6. Spare credit card, medicine, and ID. Often travelers are told to keep these items safely in their carry-ons during trips.  While this is sound advice, you should keep a spare of everything you can’t live without in your suitcase. This way if your wallet, purse, or bag get stolen on your trip you can have a backup.


6. Spare necessities

7.  Spare outfit for the opposite climate you are traveling to.  If you are traveling to Sweden, it is safe to bet you will not be needing shorts and a tank top.  However, the place you are staying may over-compensate for the cold by turning the heat much higher than comfortable.  The same can be said for very warm climates.  Pack just one outfit in-case you are stuck in the opposite temperatures you prepared for.


7. Spare outfit opposite of destination climate

8. Pharmaceutical needs.
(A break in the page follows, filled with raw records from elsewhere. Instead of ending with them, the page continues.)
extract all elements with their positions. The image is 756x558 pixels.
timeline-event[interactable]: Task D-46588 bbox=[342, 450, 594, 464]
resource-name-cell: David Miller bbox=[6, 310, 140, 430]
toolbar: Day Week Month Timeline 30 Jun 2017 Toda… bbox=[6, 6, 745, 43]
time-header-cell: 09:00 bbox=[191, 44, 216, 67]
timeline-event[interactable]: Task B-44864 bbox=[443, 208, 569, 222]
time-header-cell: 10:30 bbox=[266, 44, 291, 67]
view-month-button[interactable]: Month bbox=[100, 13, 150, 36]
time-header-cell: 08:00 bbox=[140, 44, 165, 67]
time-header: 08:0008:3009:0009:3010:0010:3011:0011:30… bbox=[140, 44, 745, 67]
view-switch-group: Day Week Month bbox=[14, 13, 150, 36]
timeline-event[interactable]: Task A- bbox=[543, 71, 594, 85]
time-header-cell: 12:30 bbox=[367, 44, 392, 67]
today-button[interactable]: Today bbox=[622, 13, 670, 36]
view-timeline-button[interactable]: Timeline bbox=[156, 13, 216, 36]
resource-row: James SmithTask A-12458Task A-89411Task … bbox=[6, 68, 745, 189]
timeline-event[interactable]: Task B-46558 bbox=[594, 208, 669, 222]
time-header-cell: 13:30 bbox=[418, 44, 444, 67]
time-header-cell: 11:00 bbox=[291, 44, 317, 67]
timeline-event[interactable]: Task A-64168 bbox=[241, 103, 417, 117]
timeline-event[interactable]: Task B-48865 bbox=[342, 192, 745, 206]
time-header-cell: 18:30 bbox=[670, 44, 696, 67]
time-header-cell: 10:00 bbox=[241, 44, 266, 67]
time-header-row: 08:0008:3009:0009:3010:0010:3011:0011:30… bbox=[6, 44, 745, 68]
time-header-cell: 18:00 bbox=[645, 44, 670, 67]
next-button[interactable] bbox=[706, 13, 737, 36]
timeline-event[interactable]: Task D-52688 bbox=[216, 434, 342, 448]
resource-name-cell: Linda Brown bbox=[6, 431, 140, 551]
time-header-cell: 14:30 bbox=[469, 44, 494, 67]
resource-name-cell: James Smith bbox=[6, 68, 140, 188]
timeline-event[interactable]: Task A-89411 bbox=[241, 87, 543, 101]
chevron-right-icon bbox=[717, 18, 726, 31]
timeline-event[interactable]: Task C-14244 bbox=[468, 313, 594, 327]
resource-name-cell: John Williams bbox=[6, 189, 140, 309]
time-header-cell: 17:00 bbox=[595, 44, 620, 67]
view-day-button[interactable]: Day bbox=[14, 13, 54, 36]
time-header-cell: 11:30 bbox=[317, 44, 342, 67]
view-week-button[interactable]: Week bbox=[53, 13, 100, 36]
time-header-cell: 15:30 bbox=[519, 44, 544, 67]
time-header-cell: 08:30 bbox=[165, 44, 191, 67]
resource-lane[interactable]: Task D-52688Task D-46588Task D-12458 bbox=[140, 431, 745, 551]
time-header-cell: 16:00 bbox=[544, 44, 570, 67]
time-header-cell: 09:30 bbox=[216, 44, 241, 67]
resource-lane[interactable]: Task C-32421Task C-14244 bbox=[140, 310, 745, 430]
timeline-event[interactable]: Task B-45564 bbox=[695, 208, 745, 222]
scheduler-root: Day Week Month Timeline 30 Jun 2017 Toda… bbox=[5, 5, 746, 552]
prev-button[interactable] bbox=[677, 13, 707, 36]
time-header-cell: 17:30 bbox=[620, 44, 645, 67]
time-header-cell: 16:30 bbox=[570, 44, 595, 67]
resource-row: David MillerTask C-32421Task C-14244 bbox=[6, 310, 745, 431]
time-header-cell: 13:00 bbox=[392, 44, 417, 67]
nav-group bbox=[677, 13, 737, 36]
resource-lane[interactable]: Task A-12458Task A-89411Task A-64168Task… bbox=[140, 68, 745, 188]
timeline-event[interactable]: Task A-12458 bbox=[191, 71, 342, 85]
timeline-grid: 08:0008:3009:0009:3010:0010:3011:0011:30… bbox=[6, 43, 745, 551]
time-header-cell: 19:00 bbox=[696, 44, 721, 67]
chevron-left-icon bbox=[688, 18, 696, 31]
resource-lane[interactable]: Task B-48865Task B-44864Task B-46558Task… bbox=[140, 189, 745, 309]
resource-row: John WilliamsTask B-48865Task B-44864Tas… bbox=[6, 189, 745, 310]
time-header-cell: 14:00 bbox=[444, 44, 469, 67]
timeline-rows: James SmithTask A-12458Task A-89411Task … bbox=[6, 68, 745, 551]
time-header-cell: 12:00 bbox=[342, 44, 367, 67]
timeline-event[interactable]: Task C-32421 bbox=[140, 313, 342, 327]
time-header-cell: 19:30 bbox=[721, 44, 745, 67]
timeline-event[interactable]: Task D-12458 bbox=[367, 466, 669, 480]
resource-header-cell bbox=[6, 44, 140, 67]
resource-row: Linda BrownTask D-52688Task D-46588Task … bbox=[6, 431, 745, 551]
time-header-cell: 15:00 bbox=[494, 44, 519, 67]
On a trip to Europe, I had a cold and did not take any medicie with me.  I tried to find some Sudafed but could not find anything similar to this common medicine even with the pharmacist’s help.  Drug products vary greatly from country to country and even region to region, so bring anything you may need with you.

Though rarely mentioned in travel blogs (probably due to the taboo nature of the topic) the same can be said about products such as tampons and condoms.  The U.S. has very different health standards than many other countries, so stick with what you know to be safe and pack safe and reliable drugstore products from home.